Health priorities show why state does not have a revenue problem

On the new tax issue, since the legislative session Gov. Kathleen Blanco has shown an amazing ability to talk out of both sides of her mouth. Before the session, she said there needed to be a tax on hospital for health care funds and a tax on cigarettes to fund teacher raises; otherwise, there would be no money for either. Presto, revenue estimates soar around $360 million, so there’s no need for any new taxes, right? Wrong, Blanco still insists on them.

She finally wins the hospital battle by getting a new tax on their revenues which largely will be passed along to consumers and ratepayers. So no more new revenues are needed for health care now, right? Wrong, Blanco now says the cigarette tax should go to health care, too (while winking and saying it’s really going to teacher raises).

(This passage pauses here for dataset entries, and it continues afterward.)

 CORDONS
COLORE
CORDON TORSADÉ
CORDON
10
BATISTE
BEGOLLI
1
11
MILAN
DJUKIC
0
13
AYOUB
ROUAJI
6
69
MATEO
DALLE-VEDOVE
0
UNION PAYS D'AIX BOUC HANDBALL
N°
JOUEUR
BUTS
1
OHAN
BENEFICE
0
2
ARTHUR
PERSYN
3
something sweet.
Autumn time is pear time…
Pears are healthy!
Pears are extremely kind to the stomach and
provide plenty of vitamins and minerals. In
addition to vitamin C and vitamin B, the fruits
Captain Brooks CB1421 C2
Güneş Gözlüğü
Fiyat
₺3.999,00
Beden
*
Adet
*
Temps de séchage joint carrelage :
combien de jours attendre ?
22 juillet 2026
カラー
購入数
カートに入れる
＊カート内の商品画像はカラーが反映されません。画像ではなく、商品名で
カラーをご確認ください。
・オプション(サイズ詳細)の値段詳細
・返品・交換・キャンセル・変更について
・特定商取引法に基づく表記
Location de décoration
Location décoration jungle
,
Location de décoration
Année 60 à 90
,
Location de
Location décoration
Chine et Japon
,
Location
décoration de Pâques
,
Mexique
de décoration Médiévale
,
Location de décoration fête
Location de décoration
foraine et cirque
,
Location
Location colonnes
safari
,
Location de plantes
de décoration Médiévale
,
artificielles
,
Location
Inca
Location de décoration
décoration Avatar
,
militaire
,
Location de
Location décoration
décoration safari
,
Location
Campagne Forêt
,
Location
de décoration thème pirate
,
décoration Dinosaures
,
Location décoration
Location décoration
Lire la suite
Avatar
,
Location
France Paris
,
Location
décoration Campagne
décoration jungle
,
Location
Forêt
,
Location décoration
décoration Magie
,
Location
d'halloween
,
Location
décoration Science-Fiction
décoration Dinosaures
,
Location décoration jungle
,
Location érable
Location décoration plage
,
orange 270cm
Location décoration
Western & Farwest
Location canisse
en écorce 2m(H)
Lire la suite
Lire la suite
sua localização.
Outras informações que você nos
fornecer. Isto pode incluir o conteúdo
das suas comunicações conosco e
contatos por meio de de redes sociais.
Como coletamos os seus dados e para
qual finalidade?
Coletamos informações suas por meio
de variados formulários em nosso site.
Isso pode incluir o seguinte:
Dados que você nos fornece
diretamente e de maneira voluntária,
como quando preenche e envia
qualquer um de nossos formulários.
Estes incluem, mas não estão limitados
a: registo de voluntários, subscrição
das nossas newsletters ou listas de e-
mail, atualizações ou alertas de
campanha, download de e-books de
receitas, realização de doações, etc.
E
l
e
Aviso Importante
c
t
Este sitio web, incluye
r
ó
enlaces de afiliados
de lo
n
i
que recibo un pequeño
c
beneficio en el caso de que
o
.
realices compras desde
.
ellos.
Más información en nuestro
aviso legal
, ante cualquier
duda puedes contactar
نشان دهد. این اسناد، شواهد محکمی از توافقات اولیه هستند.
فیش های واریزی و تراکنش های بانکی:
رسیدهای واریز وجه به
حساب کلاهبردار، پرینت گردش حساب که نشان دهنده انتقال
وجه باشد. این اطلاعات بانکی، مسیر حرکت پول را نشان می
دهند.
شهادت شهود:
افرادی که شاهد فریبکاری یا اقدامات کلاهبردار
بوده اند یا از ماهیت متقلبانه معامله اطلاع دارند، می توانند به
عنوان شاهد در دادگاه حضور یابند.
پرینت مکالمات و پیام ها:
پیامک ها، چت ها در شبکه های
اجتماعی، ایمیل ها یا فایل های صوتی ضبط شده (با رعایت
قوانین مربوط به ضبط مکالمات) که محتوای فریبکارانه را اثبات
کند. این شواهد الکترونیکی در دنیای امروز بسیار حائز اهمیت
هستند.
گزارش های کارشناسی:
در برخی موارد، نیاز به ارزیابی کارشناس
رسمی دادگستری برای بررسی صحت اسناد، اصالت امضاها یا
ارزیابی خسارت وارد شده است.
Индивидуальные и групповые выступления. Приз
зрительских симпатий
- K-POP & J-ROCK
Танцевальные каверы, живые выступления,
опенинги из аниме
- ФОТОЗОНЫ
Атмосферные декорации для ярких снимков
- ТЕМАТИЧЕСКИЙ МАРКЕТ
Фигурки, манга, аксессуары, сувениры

For Blanco, she acted this way not just on new taxes, it’s also been the fiscal situation of Louisiana’s health care system. At the beginning of the session, she was saying she would bring more efficient use of health care dollars to the system, the major part of this a proposal that nursing homes not receive their long-standing favorable budgetary treatment that would save $60 million, receiving plenty of backing from Legislative Auditor’s reports that showed if Louisiana had similar standards as other states, almost $100 million a year could be saved.
Yet when the new revenue estimates came out, she suddenly backed off this.

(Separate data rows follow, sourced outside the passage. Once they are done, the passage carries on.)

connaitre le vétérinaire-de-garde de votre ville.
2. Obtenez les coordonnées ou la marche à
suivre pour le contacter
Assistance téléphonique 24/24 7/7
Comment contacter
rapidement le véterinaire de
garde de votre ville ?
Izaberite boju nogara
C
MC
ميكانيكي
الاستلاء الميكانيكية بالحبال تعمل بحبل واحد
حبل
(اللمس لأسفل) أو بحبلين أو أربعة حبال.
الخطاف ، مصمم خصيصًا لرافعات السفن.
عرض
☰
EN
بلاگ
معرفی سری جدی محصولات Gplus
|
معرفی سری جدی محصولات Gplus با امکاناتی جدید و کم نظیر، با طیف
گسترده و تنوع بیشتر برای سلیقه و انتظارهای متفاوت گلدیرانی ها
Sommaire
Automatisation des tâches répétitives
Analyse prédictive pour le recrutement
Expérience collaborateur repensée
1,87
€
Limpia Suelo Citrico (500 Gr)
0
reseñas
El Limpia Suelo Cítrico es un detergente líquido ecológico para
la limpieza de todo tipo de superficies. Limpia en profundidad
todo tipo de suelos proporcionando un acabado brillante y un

To her credit, she has provided verbal backing to HB 697 which would allow reduced utilization of nursing homes in favor of more community-based care for the many users who could have needs met at a far less expensive per patient rate to the state. At least she’s not trying to reverse it like state Sen. Sherri Smith Cheek who also has provided some verbal gymnastics in the area of health care financing.

Cheek, who sits on the Senate Health and Welfare Committee and on the Joint Legislative Committee on the Budget, giving her large influence over health care spending, in her campaign and first year in office talked a great game about reform. But this session, she has done things that suggest rather than a commitment to taxpayers and patients that she would rather carry water for nursing home interests.

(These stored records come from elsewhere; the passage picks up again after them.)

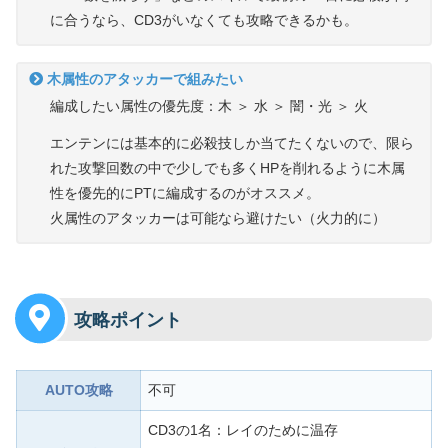
に合うなら、CD3がいなくても攻略できるかも。
木属性のアタッカーで組みたい
編成したい属性の優先度：木 ＞ 水 ＞ 闇・光 ＞ 火
エンテンには基本的に必殺技しか当てたくないので、限ら
れた攻撃回数の中で少しでも多くHPを削れるように木属
性を優先的にPTに編成するのがオススメ。
火属性のアタッカーは可能なら避けたい（火力的に）
攻略ポイント
AUTO攻略
不可
CD3の1名：レイのために温存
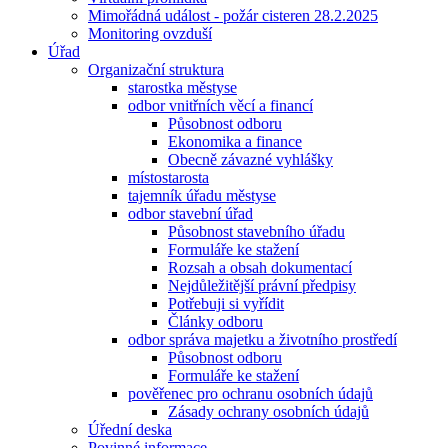
Mimořádná událost - požár cisteren 28.2.2025
Monitoring ovzduší
Úřad
Organizační struktura
starostka městyse
odbor vnitřních věcí a financí
Působnost odboru
Ekonomika a finance
Obecně závazné vyhlášky
místostarosta
tajemník úřadu městyse
odbor stavební úřad
Působnost stavebního úřadu
Formuláře ke stažení
Rozsah a obsah dokumentací
Nejdůležitější právní předpisy
Potřebuji si vyřídit
Články odboru
odbor správa majetku a životního prostředí
Působnost odboru
Formuláře ke stažení
pověřenec pro ochranu osobních údajů
Zásady ochrany osobních údajů
Úřední deska
Povinné informace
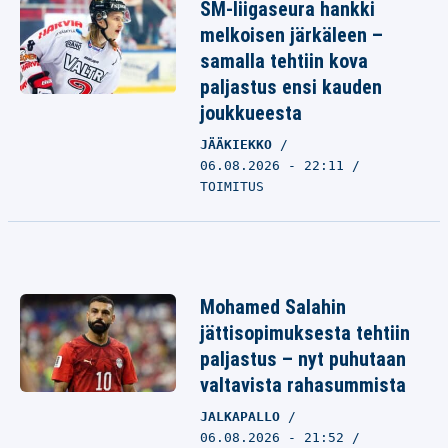
SM-liigaseura hankki
melkoisen järkäleen –
samalla tehtiin kova
paljastus ensi kauden
joukkueesta
JÄÄKIEKKO
06.08.2026 - 22:11
TOIMITUS
Mohamed Salahin
jättisopimuksesta tehtiin
paljastus – nyt puhutaan
valtavista rahasummista
JALKAPALLO
06.08.2026 - 21:52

She got her committee to pass SB 253 which would enshrine into law the very formula that inefficiently uses Medicaid dollars to reimburse nursing homes, which would require a majority of the legislature to change. Fortunately, it looks dead for the session as since Blanco wisely said she would not support the bill without changes.

Then Cheek tried to throw nursing homes another bone concerning HB 697 by proposing an amendment in Health and Welfare to take much of the de-institutionalizing aspect out of it. Fortunately, other senators who have shown greater commitment to reform this session raised enough ruckus to get even nursing home owner and panel chairman Sen. Joe McPherson to back down with Cheek.

With health care taking up the largest single portion of the state operating budget, as long as we continue to have legislators with Cheek’s mindset on this issue in Baton Rouge, somebody with the mindset of Blanco’s on taxes is going to keep pushing them, successfully. It’s not a revenue problem we have in this state, it’s a spending priorities problem.